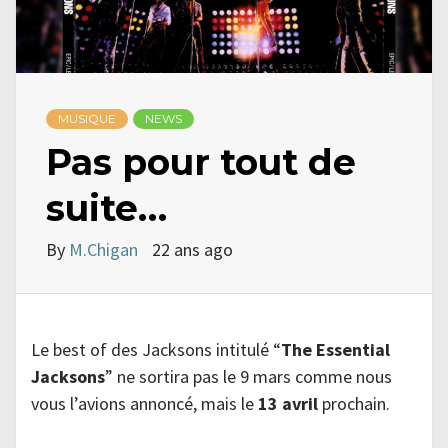
MUSIQUE
NEWS
Pas pour tout de
suite…
By
M.Chigan
22 ans ago
Le best of des Jacksons intitulé “
The Essential
Jacksons
” ne sortira pas le 9 mars comme nous
vous l’avions annoncé, mais le
13 avril
prochain.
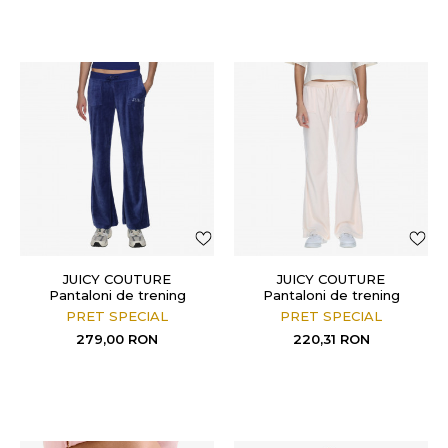
JUICY COUTURE
JUICY COUTURE
Pantaloni de trening
Pantaloni de trening
CAISA
CAISA PANT
PRET SPECIAL
PRET SPECIAL
279,00
RON
220,31
RON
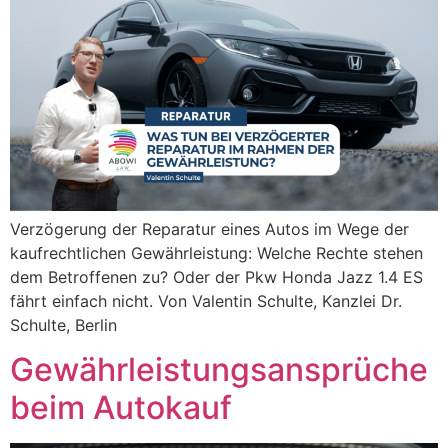
Verzögerung der Reparatur eines Autos im Wege der
kaufrechtlichen Gewährleistung: Welche Rechte stehen
dem Betroffenen zu? Oder der Pkw Honda Jazz 1.4 ES
fährt einfach nicht. Von Valentin Schulte, Kanzlei Dr.
Schulte, Berlin
Gewährleistungsansprüche
beim Autokauf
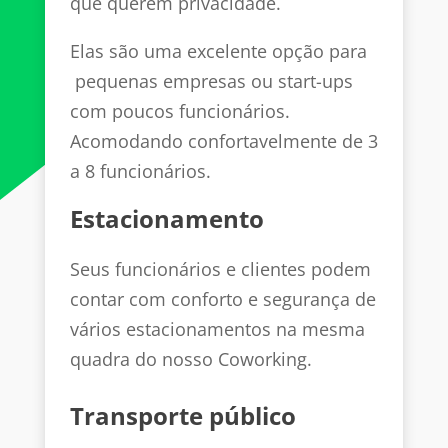
que querem privacidade.
Elas são uma excelente opção para
pequenas empresas ou start-ups
com poucos funcionários.
Acomodando confortavelmente de 3
a 8 funcionários.
Estacionamento
Seus funcionários e clientes podem
contar com conforto e segurança de
vários estacionamentos na mesma
quadra do nosso Coworking.
Transporte público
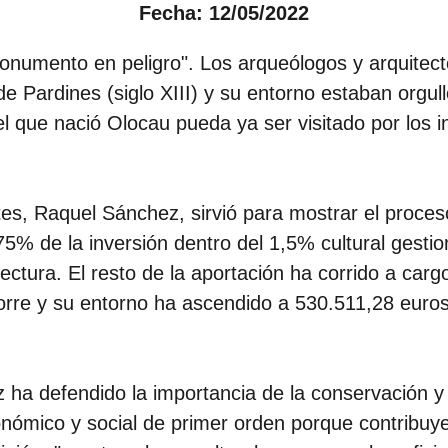
Fecha: 12/05/2022
numento en peligro". Los arqueólogos y arquitect
de Pardines (siglo XIII) y su entorno estaban orgul
l que nació Olocau pueda ya ser visitado por los i
rtes, Raquel Sánchez, sirvió para mostrar el proce
 75% de la inversión dentro del 1,5% cultural gesti
tura. El resto de la aportación ha corrido a carg
orre y su entorno ha ascendido a 530.511,28 euros,
ha defendido la importancia de la conservación y p
ómico y social de primer orden porque contribuye 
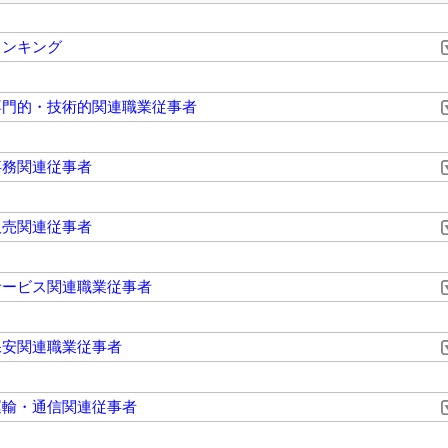
ランキング
専門的・技術的関連職業従事者
事務関連従事者
販売関連従事者
サービス関連職業従事者
保安関連職業従事者
運輸・通信関連従事者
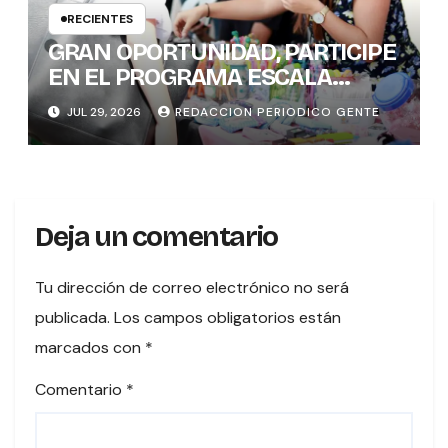
RECIENTES
GRAN OPORTUNIDAD, PARTICIPE
EN EL PROGRAMA ESCALA
PYME SOSTENIBLE
JUL 29, 2026
REDACCION PERIODICO GENTE
Deja un comentario
Tu dirección de correo electrónico no será
publicada.
Los campos obligatorios están
marcados con
*
Comentario
*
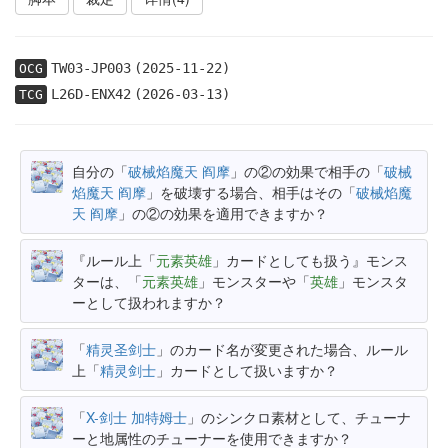
TW03-JP003
(2025-11-22)
OCG
L26D-ENX42
(2026-03-13)
TCG
自分の「
破械焰魔天 阎摩
」の②の効果で相手の「
破械
焰魔天 阎摩
」を破壊する場合、相手はその「
破械焰魔
天 阎摩
」の②の効果を適用できますか？
『ルール上「
元素英雄
」カードとしても扱う』モンス
ターは、「
元素英雄
」モンスターや「
英雄
」モンスタ
ーとして扱われますか？
「
精灵圣剑士
」のカード名が変更された場合、ルール
上「
精灵剑士
」カードとして扱いますか？
「
X-剑士 加特姆士
」のシンクロ素材として、チューナ
ーと地属性のチューナーを使用できますか？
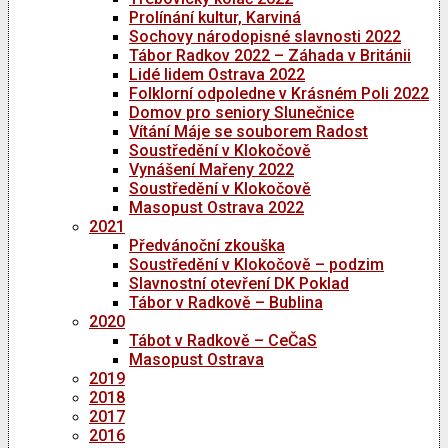
Prolínání kultur, Karviná
Sochovy národopisné slavnosti 2022
Tábor Radkov 2022 – Záhada v Británii
Lidé lidem Ostrava 2022
Folklorní odpoledne v Krásném Poli 2022
Domov pro seniory Slunečnice
Vítání Máje se souborem Radost
Soustředění v Klokočově
Vynášení Mařeny 2022
Soustředění v Klokočově
Masopust Ostrava 2022
2021
Předvánoční zkouška
Soustředění v Klokočově – podzim
Slavnostní otevření DK Poklad
Tábor v Radkově – Bublina
2020
Tábot v Radkově – CeČaS
Masopust Ostrava
2019
2018
2017
2016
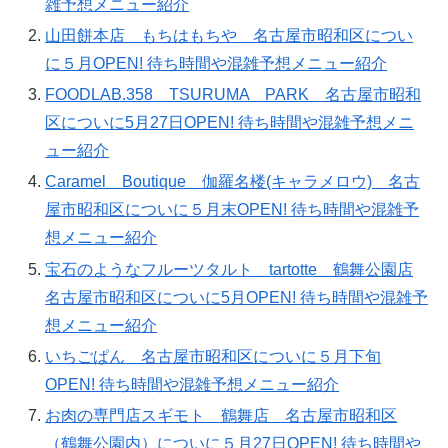
雑予想メニュー紹介
山田餅本店 もちはもちや 名古屋市昭和区につい
に５月OPEN! 待ち時間や混雑予想メニュー紹介
FOODLAB.358 TSURUMA PARK 名古屋市昭和
区についに5月27日OPEN! 待ち時間や混雑予想メニ
ュー紹介
Caramel Boutique 伽羅名楼(キャラメロウ) 名古
屋市昭和区についに５月末OPEN! 待ち時間や混雑予
想メニュー紹介
宝石のようなフルーツタルト tartotte 鶴舞公園店
名古屋市昭和区についに5月OPEN! 待ち時間や混雑予
想メニュー紹介
いちごぱん 名古屋市昭和区についに５月下旬
OPEN! 待ち時間や混雑予想メニュー紹介
お肉の専門店スギモト 鶴舞店 名古屋市昭和区
（鶴舞公園内）についに５月27日OPEN! 待ち時間や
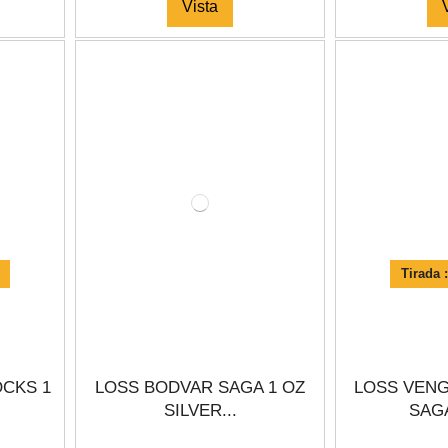
Vista
Tirada 
OCKS 1
LOSS BODVAR SAGA 1 OZ
LOSS VEN
SILVER...
SAGA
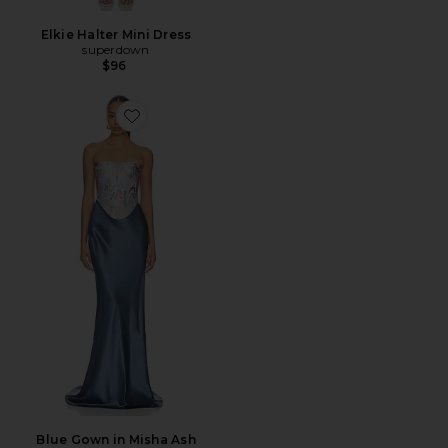
Elkie Halter Mini Dress
superdown
$96
Favorite Blue Gown in Misha Ash
Blue Gown in Misha Ash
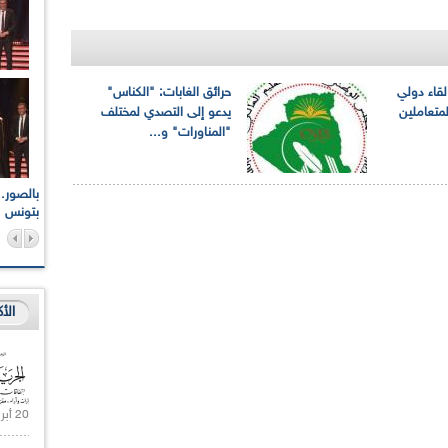
قاء دولي
حرائق الغابات: "الكناس"
لمتعاملين
يدعو إلى التصدي لمختلف
"المناورات" و...
اعات الوطنية والجهوية
الإذاعة الجزائرية تقف دقيقة صمت ترحما على أرواح شهداء
ر 2021
17 أكتوبر 1961
بتونس
الأ
20 أبريل 2021 |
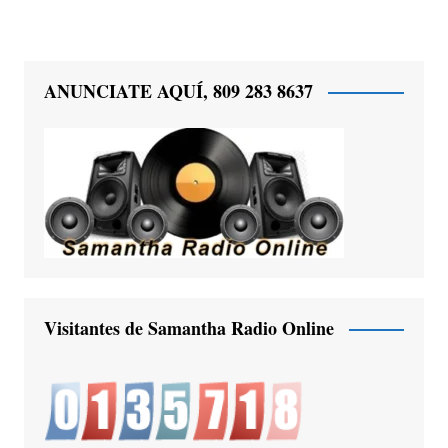
ANUNCIATE AQUÍ, 809 283 8637
Visitantes de Samantha Radio Online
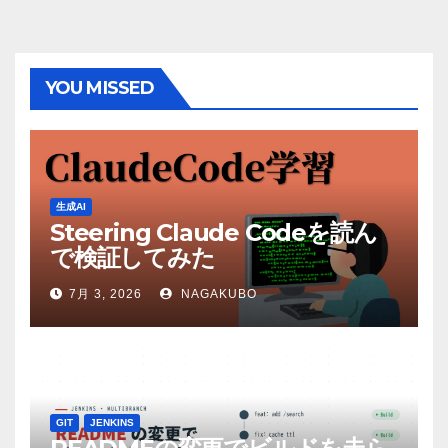
YOU MISSED
生成AI
Steering Claude Codeを読ん
で検証してみた
7月 3, 2026
NAGAKUBO
GIT
JENKINS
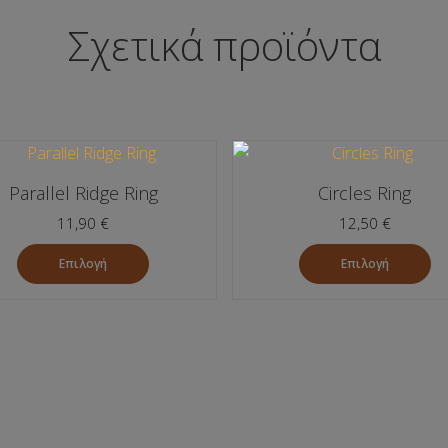
Σχετικά προϊόντα
Parallel Ridge Ring
Circles Ring
11,90
€
12,50
€
Επιλογή
Επιλογή
Αυτό
Αυτό
το
το
προϊόν
προϊόν
έχει
έχει
πολλαπλές
πολλαπλές
παραλλαγές.
παραλλαγές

_Problem to solve_: The answer should contain every line of the material exactly as written and no pictures.

_Answer to the exercise_:
MUSIQUE
NEWS
Pas pour tout de
suite…
By
M.Chigan
22 ans ago
Le best of des Jacksons intitulé “
The Essential
Jacksons
” ne sortira pas le 9 mars comme nous
vous l’avions annoncé, mais le
13 avril
prochain.
JUICY COUTURE
JUICY COUTURE
Pantaloni de trening
Pantaloni de trening
CAISA
CAISA PANT
PRET SPECIAL
PRET SPECIAL
279,00
RON
220,31
RON
Verzögerung der Reparatur eines Autos im Wege der
kaufrechtlichen Gewährleistung: Welche Rechte stehen
dem Betroffenen zu? Oder der Pkw Honda Jazz 1.4 ES
fährt einfach nicht. Von Valentin Schulte, Kanzlei Dr.
Schulte, Berlin
Gewährleistungsansprüche
beim Autokauf
que querem privacidade.
Elas são uma excelente opção para
pequenas empresas ou start-ups
com poucos funcionários.
Acomodando confortavelmente de 3
a 8 funcionários.
Estacionamento
Seus funcionários e clientes podem
contar com conforto e segurança de
vários estacionamentos na mesma
quadra do nosso Coworking.
Transporte público
Fecha: 12/05/2022
numento en peligro". Los arqueólogos y arquitect
de Pardines (siglo XIII) y su entorno estaban orgul
l que nació Olocau pueda ya ser visitado por los i
rtes, Raquel Sánchez, sirvió para mostrar el proce
 75% de la inversión dentro del 1,5% cultural gesti
tura. El resto de la aportación ha corrido a carg
orre y su entorno ha ascendido a 530.511,28 euros,
ha defendido la importancia de la conservación y p
ómico y social de primer orden porque contribuye 
ランキング
専門的・技術的関連職業従事者
事務関連従事者
販売関連従事者
サービス関連職業従事者
保安関連職業従事者
運輸・通信関連従事者
RECIENTES
GRAN OPORTUNIDAD, PARTICIPE
EN EL PROGRAMA ESCALA
PYME SOSTENIBLE
JUL 29, 2026
REDACCION PERIODICO GENTE
Deja un comentario
Tu dirección de correo electrónico no será
publicada.
Los campos obligatorios están
marcados con
*
Comentario
*
TW03-JP003
(2025-11-22)
OCG
L26D-ENX42
(2026-03-13)
TCG
自分の「
破械焰魔天 阎摩
」の②の効果で相手の「
破械
焰魔天 阎摩
」を破壊する場合、相手はその「
破械焰魔
天 阎摩
」の②の効果を適用できますか？
『ルール上「
元素英雄
」カードとしても扱う』モンス
ターは、「
元素英雄
」モンスターや「
英雄
」モンスタ
ーとして扱われますか？
「
精灵圣剑士
」のカード名が変更された場合、ルール
上「
精灵剑士
」カードとして扱いますか？
「
X-剑士 加特姆士
」のシンクロ素材として、チューナ
ーと地属性のチューナーを使用できますか？
Prolínání kultur, Karviná
Sochovy národopisné slavnosti 2022
Tábor Radkov 2022 – Záhada v Británii
Lidé lidem Ostrava 2022
Folklorní odpoledne v Krásném Poli 2022
Domov pro seniory Slunečnice
Vítání Máje se souborem Radost
Soustředění v Klokočově
Vynášení Mařeny 2022
Soustředění v Klokočově
Masopust Ostrava 2022
2021
Předvánoční zkouška
Soustředění v Klokočově – podzim
Slavnostní otevření DK Poklad
Tábor v Radkově – Bublina
2020
Tábot v Radkově – CeČaS
Masopust Ostrava
2019
2018
2017
2016
雑予想メニュー紹介
山田餅本店 もちはもちや 名古屋市昭和区につい
に５月OPEN! 待ち時間や混雑予想メニュー紹介
FOODLAB.358 TSURUMA PARK 名古屋市昭和
区についに5月27日OPEN! 待ち時間や混雑予想メニ
ュー紹介
Caramel Boutique 伽羅名楼(キャラメロウ) 名古
屋市昭和区についに５月末OPEN! 待ち時間や混雑予
想メニュー紹介
宝石のようなフルーツタルト tartotte 鶴舞公園店
名古屋市昭和区についに5月OPEN! 待ち時間や混雑予
想メニュー紹介
いちごぱん 名古屋市昭和区についに５月下旬
OPEN! 待ち時間や混雑予想メニュー紹介
お肉の専門店スギモト 鶴舞店 名古屋市昭和区
（鶴舞公園内）についに５月27日OPEN! 待ち時間や
Vista
Tirada 
OCKS 1
LOSS BODVAR SAGA 1 OZ
LOSS VEN
SILVER...
SAGA
Elkie Halter Mini Dress
superdown
$96
Favorite Blue Gown in Misha Ash
Blue Gown in Misha Ash
قاء دولي
حرائق الغابات: "الكناس"
لمتعاملين
يدعو إلى التصدي لمختلف
"المناورات" و...
اعات الوطنية والجهوية
الإذاعة الجزائرية تقف دقيقة صمت ترحما على أرواح شهداء
ر 2021
17 أكتوبر 1961
بتونس
الأ
20 أبريل 2021 |
ANUNCIATE AQUÍ, 809 283 8637
Visitantes de Samantha Radio Online
YOU MISSED
生成AI
Steering Claude Codeを読ん
で検証してみた
7月 3, 2026
NAGAKUBO
GIT
JENKINS
Σχετικά προϊόντα
Parallel Ridge Ring
Circles Ring
11,90
€
12,50
€
Επιλογή
Επιλογή
Αυτό
Αυτό
το
το
προϊόν
προϊόν
έχει
έχει
πολλαπλές
πολλαπλές
παραλλαγές.
παραλλαγές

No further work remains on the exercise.